I just opened a discussion thread in my “newest literary fiction” goodreads group, where I asked people, here at the 3/4 mark for 2019, to name the one best book they’ve read this year…
And that gives me a delightful excuse to say over here on my blog how much I loved Optic Nerve by María Gainza.
What a wonderful novel. From the first page, I was immediately and intensely endeared to the narrator of Optic Nerve. I would follow this narrator on any reading journey, wherever she would lead me, because the places she leads me, sentence by sentence and chapter by chapter, are unexpected, wonderful, startling, and humane.
The chapters hang together loosely.
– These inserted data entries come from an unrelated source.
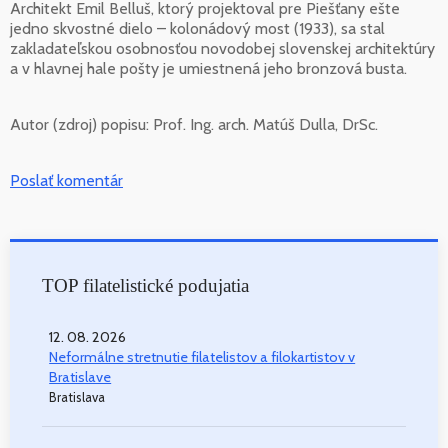
Architekt Emil Belluš, ktorý projektoval pre Piešťany ešte
jedno skvostné dielo – kolonádový most (1933), sa stal
zakladateľskou osobnosťou novodobej slovenskej architektúry
a v hlavnej hale pošty je umiestnená jeho bronzová busta.
Autor (zdroj) popisu:
Prof. Ing. arch. Matúš Dulla, DrSc.
Poslať komentár
TOP filatelistické podujatia
12. 08. 2026
Neformálne stretnutie filatelistov a filokartistov v
Bratislave
Bratislava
There is no plot to speak of. And yet the pieces and digressions come together again and again to become something whole and true.
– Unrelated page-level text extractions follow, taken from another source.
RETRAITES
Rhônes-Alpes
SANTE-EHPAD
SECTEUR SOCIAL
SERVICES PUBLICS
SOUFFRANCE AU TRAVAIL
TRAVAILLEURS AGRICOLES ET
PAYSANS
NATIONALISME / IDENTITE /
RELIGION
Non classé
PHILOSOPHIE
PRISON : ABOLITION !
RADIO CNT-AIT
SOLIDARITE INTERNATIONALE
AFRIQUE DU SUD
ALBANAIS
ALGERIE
The novel situates you in the mind of an insightful person, and makes you wiser as she herself becomes wiser. Her epiphanies come to her through the experience of viewing art, and thinking about art deeply. She lets her experience of art reverberate through her life experience.
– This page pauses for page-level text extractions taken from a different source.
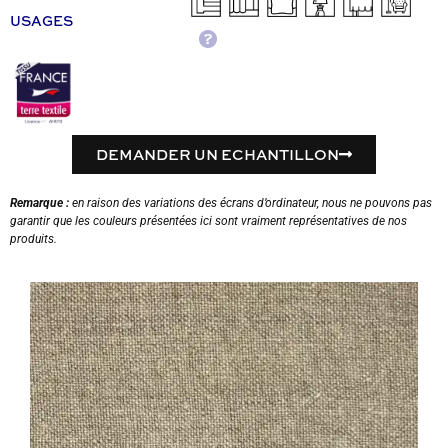
USAGES
DEMANDER UN ECHANTILLON
Remarque :
en raison des variations des écrans d’ordinateur, nous ne pouvons pas
garantir que les couleurs présentées ici sont vraiment représentatives de nos
produits.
So, of course I love this novel, because at its core it is championing the idea that contemplation of the arts can be life-changing, enriching, devastating, and above all, an essential part of what makes us human.
To have an entire novel make this case, at a time in the world where there is so much ugliness, and so much attention given to economic utility over aesthetic utility, is a gift.
This is one of the most personally significant books I’ve read since Laurus by Evgenij Vodolazkin.